Introducción

La chinchilla es un pequeño roedor nativo de América del Sur, cuya piel es reconocida como una de las más finas del mundo. Los indígenas a la llegada de los españoles a América, ya utilizaban su piel para la confección de prendas de abrigo (Villalobos, 1984).

En Chile, la calidad y color de las pieles exportadas, junto con la capacidad de producir un número aceptable de pieles cada año, ha permitido a los productores nacionales insertarse en el mercado internacional.

El sistema de producción que se utiliza para el apareamiento de chinchillas en criaderos con fines comerciales es el método poligámico del collar, dado que es el más eficiente (Grau, 1966). Para criaderos en Chile, Grau (1966) señala que la edad adecuada para la primera monta en hembras y machos es a los 8 meses. Esta especie se caracteriza por un excepcional largo de la gestación comparado con otros roedores (Weir, 1986). La fertilidad, expresada como el porcentaje de hembras paridas del total de hembras encastadas fue el 80,8% (Scheu, 1988). En Chile, García y col. (1989) observaron que las hembras menores de 18 meses al parto tienen una fertilidad menor que las de mayor edad y a la vez un menor número de partos por hembra al año. En relación al tamaño de camada, la moda sería de 2 individuos (Puzder y Novicmec, 1992).

El análisis demográfico de la fecundidad permite conocer la eficiencia productiva de una población, ya que los indicadores evalúan la fecundidad en relación al número de nacidos vivos. En este estudio se estimarán indicadores demográficos de la fecundidad junto con algunos indicadores reproductivos en chinchillas hembras de criadero.

Materiales y métodos

La información para efectuar este estudio se obtuvo de los registros entre los años 1987 y 1994 de dos criaderos chilenos, ubicados en la Región Metropolitana, semejantes en su manejo reproductivo, asesoría técnica y origen de los animales. Los registros contenían la siguiente información: identificación del individuo, fecha de nacimiento y muerte, fecha de partos, número de nacidos vivos y muertos indicando su sexo y destino (piel o reproducción). Con estos datos las hembras se clasificaron según edad y año calendario; y las crías según año de nacimiento, sexo y edad de las madres.

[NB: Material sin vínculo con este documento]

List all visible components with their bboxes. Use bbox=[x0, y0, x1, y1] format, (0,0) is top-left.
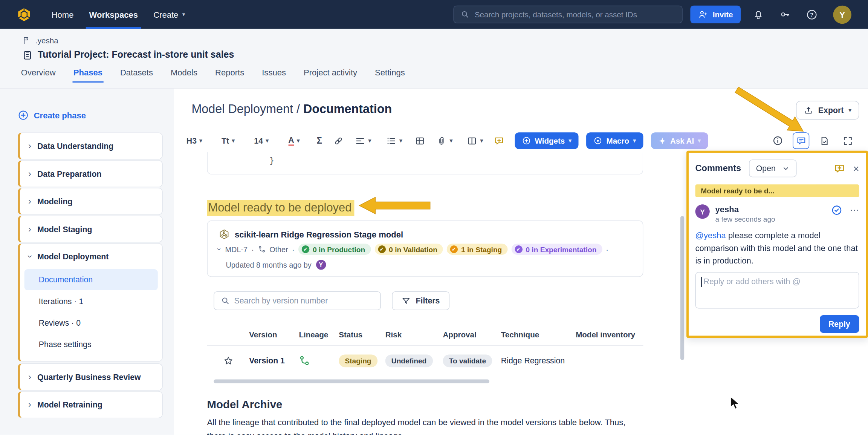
tab-overview[interactable]: Overview bbox=[20, 67, 57, 83]
chevron-down-icon bbox=[782, 165, 790, 172]
sidebar-item-model-retraining[interactable]: › Model Retraining bbox=[18, 391, 163, 418]
version-search[interactable] bbox=[214, 291, 381, 310]
caret-down-icon: ▾ bbox=[569, 138, 572, 144]
caret-down-icon: ▾ bbox=[232, 138, 234, 144]
macro-icon bbox=[594, 136, 603, 145]
chevron-right-icon: › bbox=[28, 141, 31, 150]
horizontal-scrollbar[interactable] bbox=[214, 380, 489, 383]
sidebar-item-iterations[interactable]: Iterations · 1 bbox=[24, 291, 158, 312]
check-icon: ✓ bbox=[378, 245, 386, 253]
version-link[interactable]: Version 1 bbox=[249, 356, 285, 365]
funnel-icon bbox=[401, 296, 411, 305]
search-icon bbox=[221, 296, 230, 305]
badge-staging: ✓ 1 in Staging bbox=[447, 244, 507, 255]
version-search-input[interactable] bbox=[234, 296, 374, 305]
tab-models[interactable]: Models bbox=[170, 67, 199, 83]
resolve-check-icon[interactable] bbox=[831, 204, 843, 216]
global-search-input[interactable] bbox=[475, 10, 675, 19]
badge-production: ✓ 0 in Production bbox=[298, 244, 371, 255]
fullscreen-icon[interactable] bbox=[839, 132, 856, 149]
new-comment-icon[interactable] bbox=[834, 162, 845, 174]
chevron-right-icon: › bbox=[28, 225, 31, 234]
notifications-bell-icon[interactable] bbox=[753, 9, 764, 20]
text-color-dropdown[interactable]: A ▾ bbox=[278, 132, 310, 149]
caret-down-icon: ▾ bbox=[849, 107, 851, 113]
vertical-scrollbar[interactable] bbox=[680, 216, 684, 360]
sidebar-item-model-staging[interactable]: › Model Staging bbox=[18, 216, 163, 243]
tab-issues[interactable]: Issues bbox=[261, 67, 287, 83]
link-icon[interactable] bbox=[329, 132, 348, 149]
nav-item-workspaces[interactable]: Workspaces bbox=[89, 0, 138, 29]
comment-quote-highlight[interactable]: Model ready to be d... bbox=[695, 184, 859, 197]
star-icon[interactable] bbox=[223, 355, 233, 366]
create-phase-button[interactable]: Create phase bbox=[18, 110, 163, 121]
collapse-caret-icon[interactable]: › bbox=[216, 248, 224, 251]
comments-panel: Comments Open × Model ready to be d... Y… bbox=[686, 151, 868, 338]
tab-phases[interactable]: Phases bbox=[72, 67, 104, 83]
text-style-dropdown[interactable]: Tt ▾ bbox=[211, 132, 245, 149]
ask-ai-button[interactable]: Ask AI ▾ bbox=[651, 132, 708, 149]
comments-filter-dropdown[interactable]: Open bbox=[749, 159, 797, 177]
reply-button[interactable]: Reply bbox=[819, 315, 859, 333]
lineage-icon[interactable] bbox=[299, 355, 339, 366]
help-icon[interactable]: ? bbox=[806, 9, 818, 20]
doc-check-icon[interactable] bbox=[816, 132, 833, 149]
badge-validation: ✓ 0 in Validation bbox=[374, 244, 443, 255]
api-key-icon[interactable] bbox=[779, 9, 790, 20]
macro-button[interactable]: Macro ▾ bbox=[587, 132, 643, 149]
comment-timestamp: a few seconds ago bbox=[715, 215, 775, 223]
sidebar-item-data-understanding[interactable]: › Data Understanding bbox=[18, 132, 163, 159]
caret-down-icon: ▾ bbox=[450, 138, 452, 144]
sidebar-item-data-preparation[interactable]: › Data Preparation bbox=[18, 160, 163, 187]
layout-columns-dropdown[interactable]: ▾ bbox=[460, 132, 491, 149]
comment-body: @yesha please complete a model compariso… bbox=[695, 229, 859, 267]
chevron-right-icon: › bbox=[28, 197, 31, 206]
tab-settings[interactable]: Settings bbox=[374, 67, 406, 83]
table-header-row: Version Lineage Status Risk Approval Tec… bbox=[207, 323, 643, 346]
font-size-dropdown[interactable]: 14 ▾ bbox=[245, 132, 278, 149]
tab-project-activity[interactable]: Project activity bbox=[303, 67, 358, 83]
export-button[interactable]: Export ▾ bbox=[796, 101, 859, 119]
sidebar-item-phase-settings[interactable]: Phase settings bbox=[24, 334, 158, 355]
sidebar-item-quarterly-business-review[interactable]: › Quarterly Business Review bbox=[18, 363, 163, 391]
attachment-dropdown[interactable]: ▾ bbox=[429, 132, 459, 149]
close-icon[interactable]: × bbox=[853, 163, 859, 174]
project-title-row: Tutorial Project: Forecast in-store unit… bbox=[22, 49, 868, 60]
caret-down-icon: ▾ bbox=[182, 12, 185, 17]
sidebar-item-reviews[interactable]: Reviews · 0 bbox=[24, 312, 158, 334]
add-comment-icon[interactable] bbox=[491, 132, 507, 149]
reply-input-wrap bbox=[695, 272, 859, 311]
highlighted-heading[interactable]: Model ready to be deployed bbox=[207, 200, 355, 216]
check-icon: ✓ bbox=[515, 245, 523, 253]
heading-style-dropdown[interactable]: H3 ▾ bbox=[177, 132, 211, 149]
nav-item-create[interactable]: Create ▾ bbox=[153, 0, 185, 29]
table-icon[interactable] bbox=[410, 132, 429, 149]
tab-datasets[interactable]: Datasets bbox=[119, 67, 154, 83]
project-owner: .yesha bbox=[22, 36, 868, 45]
align-dropdown[interactable]: ▾ bbox=[348, 132, 379, 149]
widgets-button[interactable]: Widgets ▾ bbox=[515, 132, 579, 149]
mention-link[interactable]: @yesha bbox=[695, 230, 726, 240]
list-dropdown[interactable]: ▾ bbox=[379, 132, 410, 149]
more-options-icon[interactable]: ⋯ bbox=[850, 205, 859, 215]
formula-icon[interactable]: Σ bbox=[310, 132, 329, 149]
app-logo-icon[interactable] bbox=[17, 7, 32, 22]
search-icon bbox=[461, 10, 470, 19]
export-icon bbox=[804, 106, 813, 115]
global-search[interactable] bbox=[454, 6, 683, 23]
sidebar-item-documentation[interactable]: Documentation bbox=[24, 269, 158, 290]
filters-button[interactable]: Filters bbox=[392, 291, 449, 310]
info-icon[interactable] bbox=[769, 132, 786, 149]
sidebar-item-model-deployment-header[interactable]: › Model Deployment bbox=[24, 244, 158, 270]
nav-item-home[interactable]: Home bbox=[52, 0, 74, 29]
badge-experimentation: ✓ 0 in Experimentation bbox=[511, 244, 602, 255]
comments-toggle-icon[interactable] bbox=[793, 132, 809, 149]
svg-text:?: ? bbox=[810, 12, 813, 18]
invite-button[interactable]: Invite bbox=[691, 6, 741, 23]
tab-reports[interactable]: Reports bbox=[214, 67, 245, 83]
reply-input[interactable] bbox=[695, 272, 859, 308]
user-avatar[interactable]: Y bbox=[833, 5, 851, 23]
archive-heading: Model Archive bbox=[207, 398, 868, 411]
project-header: .yesha Tutorial Project: Forecast in-sto… bbox=[0, 29, 868, 89]
sidebar-item-modeling[interactable]: › Modeling bbox=[18, 188, 163, 215]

Se construyeron las siguientes tasas utilizando las expresiones de Haupt y Kane (1981):

Tasa de fecundidad femenina general que indica el número de crías nacidas vivas por cada    hembra en edad fértil (mayor de 8 meses). Tasas de fecundidad femenina específica por edad que es el número de crías nacidas vivas por cada hembra de una determinada edad fértil. Tasa femenina global de fecundidad constituida por la sumatoria de las tasas de fecundidad específica por edad y se interpreta como el promedio de crías que nacerían vivas durante la vida de una hembra si toda su vida reproductiva transcurriera conforme a las tasas de fecundidad por edad. Tasa bruta de reproducción que es el número promedio de hijas que nacerían vivas durante la vida de una hembra si su vida transcurriera conforme a las tasas de fecundidad por edad.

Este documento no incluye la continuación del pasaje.